• Aim of the task:
How many lines of the data hold the word "Nước"? State the number and nothing else.

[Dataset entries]
BEGIN

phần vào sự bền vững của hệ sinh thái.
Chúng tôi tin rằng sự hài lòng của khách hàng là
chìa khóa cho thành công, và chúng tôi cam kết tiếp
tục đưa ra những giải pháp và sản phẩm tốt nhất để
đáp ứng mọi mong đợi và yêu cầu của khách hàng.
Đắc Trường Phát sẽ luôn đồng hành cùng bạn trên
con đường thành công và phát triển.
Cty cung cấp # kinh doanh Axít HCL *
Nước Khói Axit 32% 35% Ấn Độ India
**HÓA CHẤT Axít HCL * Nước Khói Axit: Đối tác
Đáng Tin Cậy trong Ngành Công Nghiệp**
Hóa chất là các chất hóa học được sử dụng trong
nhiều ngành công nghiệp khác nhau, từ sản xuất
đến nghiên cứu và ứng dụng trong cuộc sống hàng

END

• Output for this exercise:
2